**GIVEN DATA**.
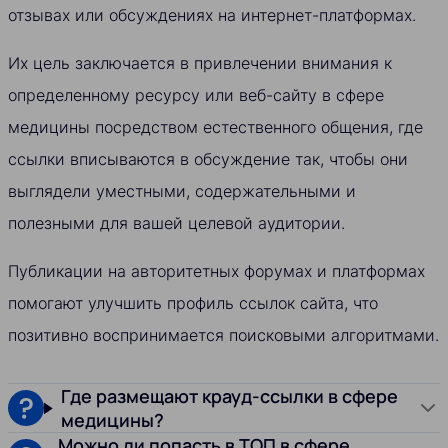
отзывах или обсуждениях на интернет-платформах.
Их цель заключается в привлечении внимания к
определенному ресурсу или веб-сайту в сфере
медицины посредством естественного общения, где
ссылки вписываются в обсуждение так, чтобы они
выглядели уместными, содержательными и
полезными для вашей целевой аудитории.
Публикации на авторитетных форумах и платформах
помогают улучшить профиль ссылок сайта, что
позитивно воспринимается поисковыми алгоритмами.
Где размещают крауд-ссылки в сфере
медицины?
Можно ли попасть в ТОП в сфере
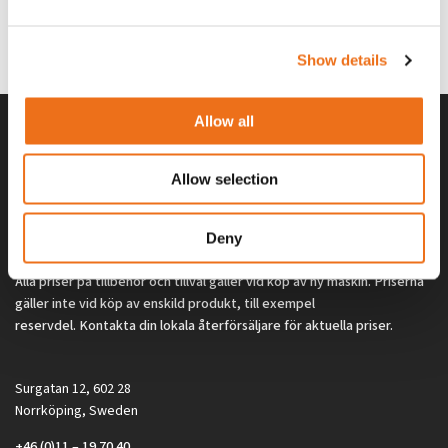
G0329
G0324
260
kr
260
kr
(ex. moms)
(ex. moms)
Show details
Allow all
Allow selection
Deny
Alla priser på tillbehör och tillval gäller vid köp av ny maskin. Priserna
gäller inte vid köp av enskild produkt, till exempel
reservdel. Kontakta din lokala återförsäljare för aktuella priser.
Surgatan 12, 602 28
Norrköping, Sweden
+46 (0)11 – 19 70 40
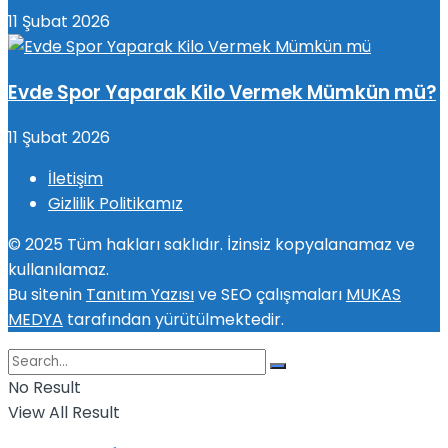
11 Şubat 2026
Evde Spor Yaparak Kilo Vermek Mümkün mü?
11 Şubat 2026
İletişim
Gizlilik Politikamız
© 2025 Tüm hakları saklıdır. İzinsiz kopyalanamaz ve
kullanılamaz.
Bu sitenin
Tanıtım Yazısı
ve SEO çalışmaları
MUKAS
MEDYA
tarafından yürütülmektedir.
No Result
View All Result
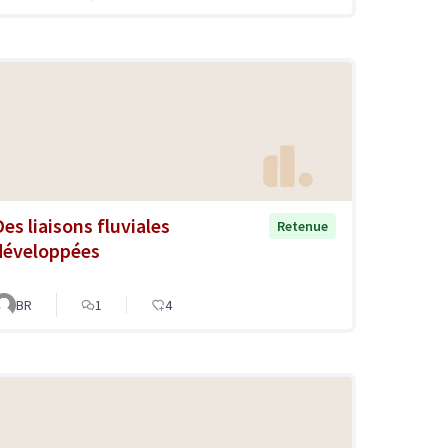
Des liaisons fluviales
Retenue
développées
BR
1
4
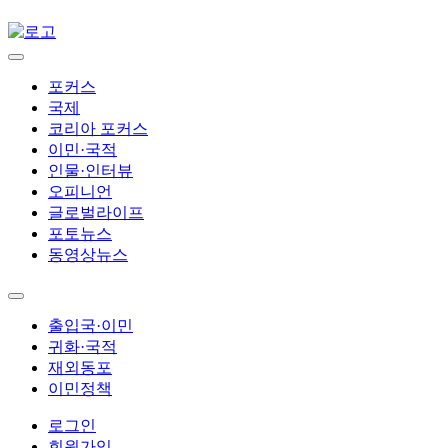
포커스
국제
코리아 포커스
이민·국적
인물·인터뷰
오피니언
글로벌라이프
포토뉴스
동영상뉴스
출입국·이민
귀화·국적
재외동포
이민정책
로그인
회원가입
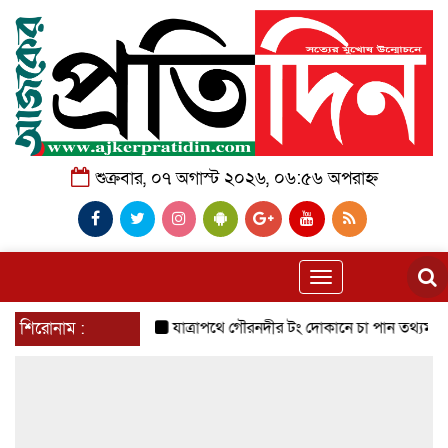
শুক্রবার, ০৭ অগাস্ট ২০২৬, ০৬:৫৬ অপরাহ্ন
Toggle
navigation
শিরোনাম :
যাত্রাপথে গৌরনদীর টং দোকানে চা পান তথ্যমন্ত্রী, স্থানী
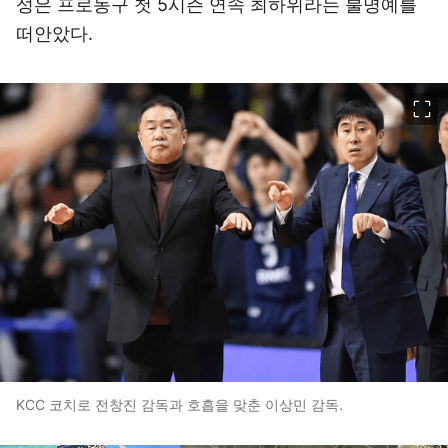
성은 프로농구 첫 5시즌 연속 최하위라는 불명예를
떠안았다.
이미지 크게 보기
KCC 코치로 전창진 감독과 호흡을 맞춘 이상민 감독.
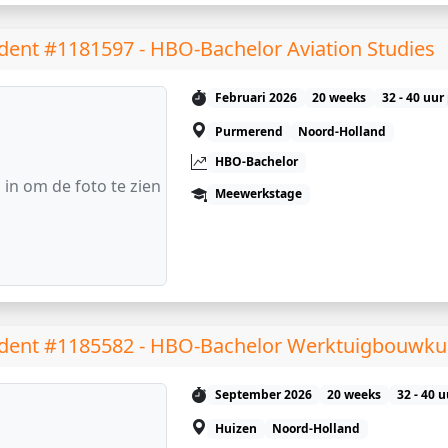
dent #1181597 - HBO-Bachelor Aviation Studies
Februari 2026
20 weeks
32 - 40 uur
Purmerend
Noord-Holland
HBO-Bachelor
 in om de foto te zien
Meewerkstage
dent #1185582 - HBO-Bachelor Werktuigbouwk
September 2026
20 weeks
32 - 40 
Huizen
Noord-Holland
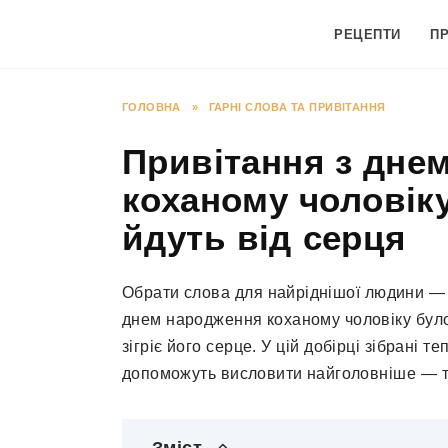
Перейти
до
РЕЦЕПТИ
П
вмісту
ГОЛОВНА
»
ГАРНІ СЛОВА ТА ПРИВІТАННЯ
Привітання з дне
коханому чоловіку
йдуть від серця
Обрати слова для найріднішої людини — 
днем народження коханому чоловіку було 
зігріє його серце. У цій добірці зібрані те
допоможуть висловити найголовніше — тв
Зміст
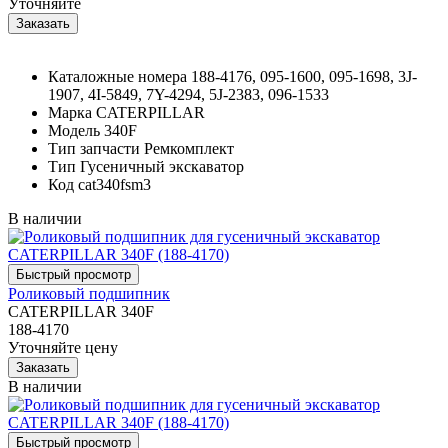
Уточняйте
Каталожные номера
188-4176, 095-1600, 095-1698, 3J-
1907, 4I-5849, 7Y-4294, 5J-2383, 096-1533
Марка
CATERPILLAR
Модель
340F
Тип запчасти
Ремкомплект
Тип
Гусеничный экскаватор
Код
cat340fsm3
В наличии
Роликовый подшипник
CATERPILLAR 340F
188-4170
Уточняйте цену
В наличии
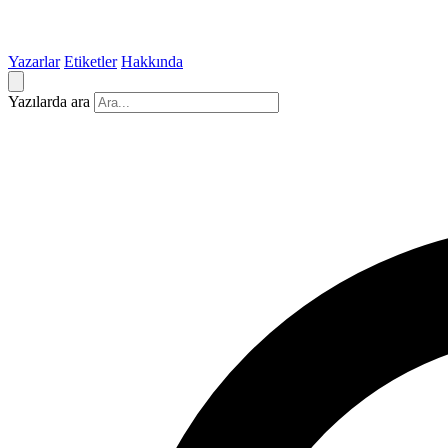
Yazarlar
Etiketler
Hakkında
Yazılarda ara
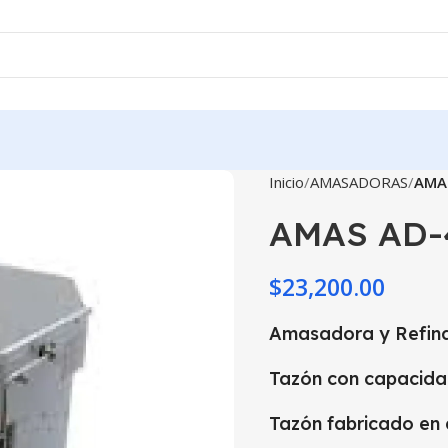
Inicio
AMASADORAS
AMA
AMAS AD-
$
23,200.00
Amasadora y Refina
Tazón con capacida
Tazón fabricado en 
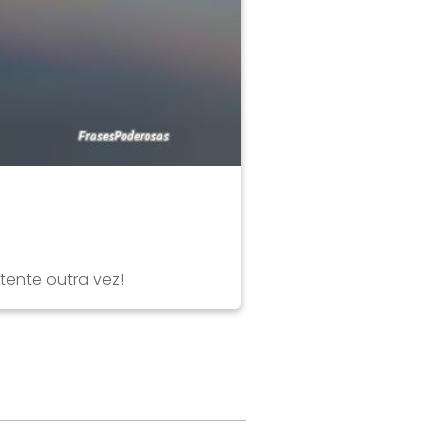
tente outra vez!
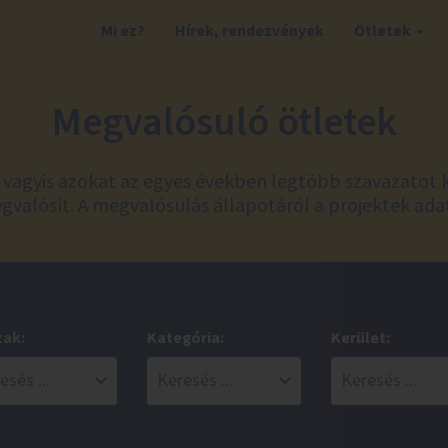
Mi ez?
Hírek, rendezvények
Ötletek
Megvalósuló ötletek
t, vagyis azokat az egyes években legtöbb szavazatot 
valósít. A megvalósulás állapotáról a projektek ada
zak:
Kategória:
Kerület:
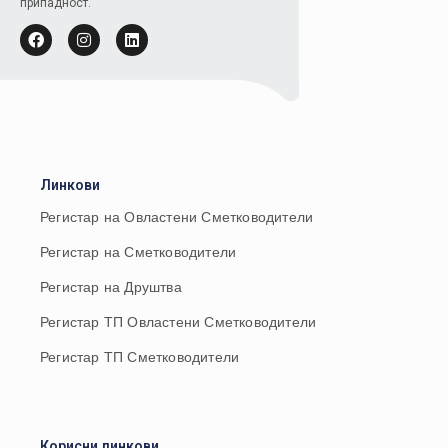
припадност.
Линкови
Регистар на Овластени Сметководители
Регистар на Сметководители
Регистар на Друштва
Регистар ТП Овластени Сметководители
Регистар ТП Сметководители
Корисни линкови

**WORK TASK**. Only the lines from the one with "Регистар на Друштва" through the end of the data belong in the answer, each reproduced exactly.

**WRITTEN RESPONSE**.
Регистар на Друштва
Регистар ТП Овластени Сметководители
Регистар ТП Сметководители
Корисни линкови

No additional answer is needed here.